De Palma's 'Body Double': sometimes striking, basically second-rate
Brian De Palma had big plans for ''Body Double,'' his new thriller. ''If they want an X, they'll get a real X!'' he told Esquire magazine last winter. ''They wanna see suspense, they wanna see terror, they wanna see sex - I'm the person for the job.''
After a buildup like that, it was a surprise to see ''Body Double'' sail through the rating system, getting an R on its first try. Even his previous picture, the more conventional ''Scarface,'' had to be resubmitted in different versions to evade an X (a rating not acceptable to the studio involved) and win an R from the appeals panel.

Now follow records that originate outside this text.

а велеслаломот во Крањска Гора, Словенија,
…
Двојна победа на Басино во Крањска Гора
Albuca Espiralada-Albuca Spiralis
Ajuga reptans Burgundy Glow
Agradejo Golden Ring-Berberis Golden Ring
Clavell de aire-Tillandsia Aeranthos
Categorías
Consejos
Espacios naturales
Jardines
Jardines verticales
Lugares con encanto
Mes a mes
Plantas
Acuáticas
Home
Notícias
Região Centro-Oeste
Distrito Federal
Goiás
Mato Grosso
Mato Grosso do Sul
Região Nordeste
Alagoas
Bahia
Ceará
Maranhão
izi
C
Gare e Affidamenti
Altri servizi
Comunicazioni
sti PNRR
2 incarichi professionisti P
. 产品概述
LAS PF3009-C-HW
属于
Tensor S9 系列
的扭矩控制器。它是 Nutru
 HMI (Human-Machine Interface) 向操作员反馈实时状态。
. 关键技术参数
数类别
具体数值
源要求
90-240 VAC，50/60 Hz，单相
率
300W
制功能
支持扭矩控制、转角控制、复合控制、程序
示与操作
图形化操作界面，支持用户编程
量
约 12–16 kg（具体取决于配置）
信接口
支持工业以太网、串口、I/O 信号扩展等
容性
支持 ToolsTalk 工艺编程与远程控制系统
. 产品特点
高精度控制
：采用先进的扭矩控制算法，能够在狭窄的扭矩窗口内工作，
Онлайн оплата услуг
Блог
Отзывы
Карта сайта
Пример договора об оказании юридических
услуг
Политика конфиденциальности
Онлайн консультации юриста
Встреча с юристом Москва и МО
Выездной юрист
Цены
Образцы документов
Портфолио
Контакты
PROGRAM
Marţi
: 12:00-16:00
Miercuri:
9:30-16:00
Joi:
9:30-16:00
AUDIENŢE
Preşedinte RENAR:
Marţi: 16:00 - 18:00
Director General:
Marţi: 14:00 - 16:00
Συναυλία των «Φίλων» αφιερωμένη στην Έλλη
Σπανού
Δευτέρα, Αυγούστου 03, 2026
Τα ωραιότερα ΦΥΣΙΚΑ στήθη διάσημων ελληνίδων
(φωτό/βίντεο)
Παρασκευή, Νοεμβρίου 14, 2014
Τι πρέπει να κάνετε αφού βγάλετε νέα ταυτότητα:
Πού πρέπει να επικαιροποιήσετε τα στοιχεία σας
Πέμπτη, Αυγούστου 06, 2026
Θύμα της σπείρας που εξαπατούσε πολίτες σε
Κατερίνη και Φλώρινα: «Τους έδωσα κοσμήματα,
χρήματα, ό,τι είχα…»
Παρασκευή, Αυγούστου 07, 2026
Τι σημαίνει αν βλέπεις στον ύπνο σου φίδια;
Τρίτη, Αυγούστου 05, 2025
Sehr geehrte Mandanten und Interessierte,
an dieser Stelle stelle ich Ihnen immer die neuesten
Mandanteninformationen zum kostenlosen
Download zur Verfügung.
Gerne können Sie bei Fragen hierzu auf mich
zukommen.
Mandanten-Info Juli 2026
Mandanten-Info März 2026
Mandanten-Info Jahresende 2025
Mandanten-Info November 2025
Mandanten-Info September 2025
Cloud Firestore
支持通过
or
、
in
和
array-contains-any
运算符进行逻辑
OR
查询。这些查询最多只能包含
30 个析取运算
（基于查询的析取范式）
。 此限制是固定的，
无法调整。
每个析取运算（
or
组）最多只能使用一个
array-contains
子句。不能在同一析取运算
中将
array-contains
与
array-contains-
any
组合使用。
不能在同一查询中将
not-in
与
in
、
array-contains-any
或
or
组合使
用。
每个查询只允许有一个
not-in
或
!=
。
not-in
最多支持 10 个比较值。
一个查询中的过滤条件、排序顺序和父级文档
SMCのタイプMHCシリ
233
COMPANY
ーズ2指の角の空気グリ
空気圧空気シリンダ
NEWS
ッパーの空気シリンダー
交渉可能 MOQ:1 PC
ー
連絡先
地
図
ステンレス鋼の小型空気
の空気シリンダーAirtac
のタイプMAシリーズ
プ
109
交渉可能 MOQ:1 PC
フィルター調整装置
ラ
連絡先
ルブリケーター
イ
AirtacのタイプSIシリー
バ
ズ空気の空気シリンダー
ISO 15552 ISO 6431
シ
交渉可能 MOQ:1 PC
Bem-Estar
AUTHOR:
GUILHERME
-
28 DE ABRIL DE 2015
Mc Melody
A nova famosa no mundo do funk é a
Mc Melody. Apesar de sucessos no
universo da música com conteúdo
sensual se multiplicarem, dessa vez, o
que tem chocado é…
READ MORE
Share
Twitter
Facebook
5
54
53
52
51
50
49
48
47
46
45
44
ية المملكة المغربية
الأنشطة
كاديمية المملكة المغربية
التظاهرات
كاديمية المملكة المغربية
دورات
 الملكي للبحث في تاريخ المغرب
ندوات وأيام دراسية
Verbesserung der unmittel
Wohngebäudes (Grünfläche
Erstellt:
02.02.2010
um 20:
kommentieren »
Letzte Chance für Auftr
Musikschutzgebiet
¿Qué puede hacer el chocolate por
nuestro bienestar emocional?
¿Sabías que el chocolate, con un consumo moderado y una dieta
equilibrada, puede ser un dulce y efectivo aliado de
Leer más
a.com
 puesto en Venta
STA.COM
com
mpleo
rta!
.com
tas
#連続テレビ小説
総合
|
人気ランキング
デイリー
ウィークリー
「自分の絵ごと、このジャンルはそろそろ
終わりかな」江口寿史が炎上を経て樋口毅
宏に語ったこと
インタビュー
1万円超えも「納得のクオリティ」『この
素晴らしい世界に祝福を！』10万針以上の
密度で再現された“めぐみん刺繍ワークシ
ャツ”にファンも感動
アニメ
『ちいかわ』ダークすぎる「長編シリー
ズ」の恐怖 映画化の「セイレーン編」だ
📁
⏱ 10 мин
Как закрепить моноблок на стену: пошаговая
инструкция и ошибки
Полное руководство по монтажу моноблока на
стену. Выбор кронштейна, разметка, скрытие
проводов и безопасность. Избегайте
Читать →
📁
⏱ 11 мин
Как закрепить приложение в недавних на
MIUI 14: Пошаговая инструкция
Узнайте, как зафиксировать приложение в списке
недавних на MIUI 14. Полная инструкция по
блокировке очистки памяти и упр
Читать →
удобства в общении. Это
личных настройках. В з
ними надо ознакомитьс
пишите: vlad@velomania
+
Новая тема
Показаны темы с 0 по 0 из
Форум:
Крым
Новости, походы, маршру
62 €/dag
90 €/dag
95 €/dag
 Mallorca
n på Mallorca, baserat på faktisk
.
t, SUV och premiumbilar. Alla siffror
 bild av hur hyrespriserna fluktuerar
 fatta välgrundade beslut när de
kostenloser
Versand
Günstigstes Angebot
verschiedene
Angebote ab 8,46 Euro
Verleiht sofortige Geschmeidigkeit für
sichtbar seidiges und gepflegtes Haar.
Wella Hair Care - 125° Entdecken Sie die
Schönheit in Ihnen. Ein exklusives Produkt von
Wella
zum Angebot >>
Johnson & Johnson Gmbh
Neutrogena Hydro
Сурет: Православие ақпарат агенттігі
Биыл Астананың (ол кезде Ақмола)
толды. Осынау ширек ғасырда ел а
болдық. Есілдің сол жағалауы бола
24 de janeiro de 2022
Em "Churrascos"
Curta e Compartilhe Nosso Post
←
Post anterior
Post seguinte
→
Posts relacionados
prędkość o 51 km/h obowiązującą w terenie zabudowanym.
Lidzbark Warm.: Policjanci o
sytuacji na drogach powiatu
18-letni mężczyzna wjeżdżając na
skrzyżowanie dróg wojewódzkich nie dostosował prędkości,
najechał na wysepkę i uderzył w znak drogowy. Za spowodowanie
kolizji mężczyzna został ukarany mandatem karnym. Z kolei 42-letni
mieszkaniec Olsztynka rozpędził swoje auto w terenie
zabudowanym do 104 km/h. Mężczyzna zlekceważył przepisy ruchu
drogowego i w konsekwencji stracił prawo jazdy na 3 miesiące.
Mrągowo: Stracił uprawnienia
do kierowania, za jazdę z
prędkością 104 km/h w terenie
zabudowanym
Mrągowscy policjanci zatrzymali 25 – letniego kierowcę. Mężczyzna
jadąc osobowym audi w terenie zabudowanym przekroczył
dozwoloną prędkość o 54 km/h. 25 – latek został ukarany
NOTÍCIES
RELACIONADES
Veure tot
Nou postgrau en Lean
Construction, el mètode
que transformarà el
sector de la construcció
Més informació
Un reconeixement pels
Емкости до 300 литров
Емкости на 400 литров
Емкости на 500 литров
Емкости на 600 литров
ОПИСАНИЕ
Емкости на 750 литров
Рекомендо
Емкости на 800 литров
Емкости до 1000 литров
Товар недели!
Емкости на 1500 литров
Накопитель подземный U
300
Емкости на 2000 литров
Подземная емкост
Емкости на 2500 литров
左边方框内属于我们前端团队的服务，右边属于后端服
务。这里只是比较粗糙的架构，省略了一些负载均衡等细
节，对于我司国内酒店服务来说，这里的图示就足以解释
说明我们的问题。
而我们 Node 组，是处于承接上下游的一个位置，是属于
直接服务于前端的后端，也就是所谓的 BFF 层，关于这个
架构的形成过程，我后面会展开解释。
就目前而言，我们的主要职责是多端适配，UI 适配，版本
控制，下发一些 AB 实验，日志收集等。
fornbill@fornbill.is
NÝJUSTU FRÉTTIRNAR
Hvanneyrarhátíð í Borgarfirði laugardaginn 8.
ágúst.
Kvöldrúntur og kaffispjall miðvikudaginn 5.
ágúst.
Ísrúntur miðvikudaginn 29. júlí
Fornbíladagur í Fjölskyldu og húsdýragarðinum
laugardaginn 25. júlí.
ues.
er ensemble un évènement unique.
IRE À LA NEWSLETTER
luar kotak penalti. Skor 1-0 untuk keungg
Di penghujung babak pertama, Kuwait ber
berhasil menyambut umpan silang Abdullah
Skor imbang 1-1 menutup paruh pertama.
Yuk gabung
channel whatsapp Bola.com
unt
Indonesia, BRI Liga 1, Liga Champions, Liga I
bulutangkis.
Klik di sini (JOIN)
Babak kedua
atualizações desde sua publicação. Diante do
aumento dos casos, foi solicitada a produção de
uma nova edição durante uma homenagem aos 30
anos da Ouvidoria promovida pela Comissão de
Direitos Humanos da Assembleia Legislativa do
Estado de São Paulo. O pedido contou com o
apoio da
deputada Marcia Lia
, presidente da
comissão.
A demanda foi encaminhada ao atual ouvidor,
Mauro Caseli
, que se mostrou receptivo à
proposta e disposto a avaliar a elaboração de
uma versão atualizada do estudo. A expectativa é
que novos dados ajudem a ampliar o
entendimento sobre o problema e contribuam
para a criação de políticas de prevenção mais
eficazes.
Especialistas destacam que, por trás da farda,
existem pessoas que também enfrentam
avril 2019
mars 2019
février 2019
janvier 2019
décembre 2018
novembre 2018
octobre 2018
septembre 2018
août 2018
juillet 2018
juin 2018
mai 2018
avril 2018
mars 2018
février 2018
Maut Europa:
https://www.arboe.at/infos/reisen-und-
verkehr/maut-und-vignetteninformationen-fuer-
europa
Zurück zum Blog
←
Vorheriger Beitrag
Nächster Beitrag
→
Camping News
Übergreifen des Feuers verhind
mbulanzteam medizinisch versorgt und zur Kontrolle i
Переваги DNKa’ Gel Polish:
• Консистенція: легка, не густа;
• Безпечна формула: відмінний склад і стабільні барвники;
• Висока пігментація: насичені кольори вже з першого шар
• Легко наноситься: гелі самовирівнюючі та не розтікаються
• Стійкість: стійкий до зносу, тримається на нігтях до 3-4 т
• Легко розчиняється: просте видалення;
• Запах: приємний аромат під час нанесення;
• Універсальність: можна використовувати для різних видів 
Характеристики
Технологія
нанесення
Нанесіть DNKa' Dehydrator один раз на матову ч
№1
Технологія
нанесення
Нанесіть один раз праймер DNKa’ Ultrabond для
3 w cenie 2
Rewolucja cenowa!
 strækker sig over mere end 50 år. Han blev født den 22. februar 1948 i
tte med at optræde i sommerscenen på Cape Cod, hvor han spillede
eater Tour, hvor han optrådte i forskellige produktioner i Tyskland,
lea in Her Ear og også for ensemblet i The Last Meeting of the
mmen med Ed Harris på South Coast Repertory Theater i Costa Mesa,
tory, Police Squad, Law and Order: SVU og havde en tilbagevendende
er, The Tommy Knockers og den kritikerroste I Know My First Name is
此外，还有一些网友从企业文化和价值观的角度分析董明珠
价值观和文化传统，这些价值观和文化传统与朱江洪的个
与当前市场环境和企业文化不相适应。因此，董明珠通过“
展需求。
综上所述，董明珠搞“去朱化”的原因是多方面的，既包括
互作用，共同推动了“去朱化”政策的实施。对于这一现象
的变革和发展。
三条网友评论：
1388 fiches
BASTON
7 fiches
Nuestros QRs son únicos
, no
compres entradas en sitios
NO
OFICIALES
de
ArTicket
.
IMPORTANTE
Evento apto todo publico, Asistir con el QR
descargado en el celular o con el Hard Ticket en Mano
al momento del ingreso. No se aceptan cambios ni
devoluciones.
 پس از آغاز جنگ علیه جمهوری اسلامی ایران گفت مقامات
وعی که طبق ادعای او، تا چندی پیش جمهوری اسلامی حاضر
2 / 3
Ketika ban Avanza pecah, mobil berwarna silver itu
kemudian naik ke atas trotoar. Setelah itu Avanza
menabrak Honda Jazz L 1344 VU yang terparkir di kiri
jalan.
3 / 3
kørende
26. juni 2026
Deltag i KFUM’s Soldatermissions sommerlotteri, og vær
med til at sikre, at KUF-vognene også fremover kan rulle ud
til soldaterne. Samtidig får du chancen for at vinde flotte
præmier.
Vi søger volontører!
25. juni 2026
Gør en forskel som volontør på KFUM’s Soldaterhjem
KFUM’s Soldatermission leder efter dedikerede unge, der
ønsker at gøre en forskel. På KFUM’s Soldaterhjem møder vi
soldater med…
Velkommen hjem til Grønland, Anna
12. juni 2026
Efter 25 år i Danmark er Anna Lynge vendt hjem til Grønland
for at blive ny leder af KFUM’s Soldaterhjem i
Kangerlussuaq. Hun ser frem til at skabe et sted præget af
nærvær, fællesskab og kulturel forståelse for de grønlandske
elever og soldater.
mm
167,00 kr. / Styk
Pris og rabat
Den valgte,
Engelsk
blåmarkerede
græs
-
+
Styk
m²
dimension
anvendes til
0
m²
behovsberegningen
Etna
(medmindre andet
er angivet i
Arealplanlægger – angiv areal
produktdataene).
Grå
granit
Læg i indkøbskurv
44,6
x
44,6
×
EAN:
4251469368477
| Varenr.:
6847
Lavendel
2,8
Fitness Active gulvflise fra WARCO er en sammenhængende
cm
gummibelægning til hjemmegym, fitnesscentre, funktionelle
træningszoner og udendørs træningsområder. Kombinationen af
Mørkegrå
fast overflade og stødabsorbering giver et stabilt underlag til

Maybe the filmmaker was kidding all along with his ''Body Double'' bravado -''tweaking the nose of the Establishment,'' to use the words of an agent quoted in Susan Dworkin's new book, ''Double De Palma.'' Judging from screenplay excerpts in the current issue of Film Comment, he certainly had the makings of ''a solid X-rated roller coaster that would knock everybody's socks off,'' as Dworkin puts it. They lay the foundation for an intensely sordid mystery with a pornography actress as a main character and murder by impalement as a climax.
But let's face it, De Palma is too much of a joker to pull off such a steamy shocker. There's always a smirk just barely hidden in his movies - a smirk that hinders the visceral and emotional impact of nearly all his films, no matter how hard they strive for the classic status of the Hitchcock gems he loves and emulates.
And yes, ''Body Double'' is another prime example of his Hitchcock pilferage. Fans of ''Vertigo'' will recognize the hero who's lured into witnessing a murder , becomes obsessed with a woman who resembles the victim, and runs into trouble because of a deep-rooted phobia. For admirers of ''Rear Window'' there are long episodes seen from a distance through a telescopic lens. Viewers of ''Psycho'' and ''North by Northwest'' will also spot borrowings, references, and homages thereto.
De Palma shows his usual technical skill in stringing these tidbits together, and contributes some wholly original moments, especially in his striking use of indoor and outdoor space. ''Body Double'' has fewer visible seams than pictures like ''Scarface'' and ''Dressed to Kill,'' and some of the camera work is elegant.
But the whole thing is basically a gag to De Palma - and that's a bad problem in light of the sleazy material he's peddling, which feeds largely on a vision of women as objects to be ogled or butchered. To give the filmmaker his due, he doesn't debase women to celebrate a macho image of men, as Dworkin points out in her De Palma study. But that's a virtue by default, and it's not enough to redeem his movies. In fact, the trouble with De Palma is that he doesn't celebrate much of anything except his own cold style. Unless he finds a new and deeper vision, he'll be a second-rater for good.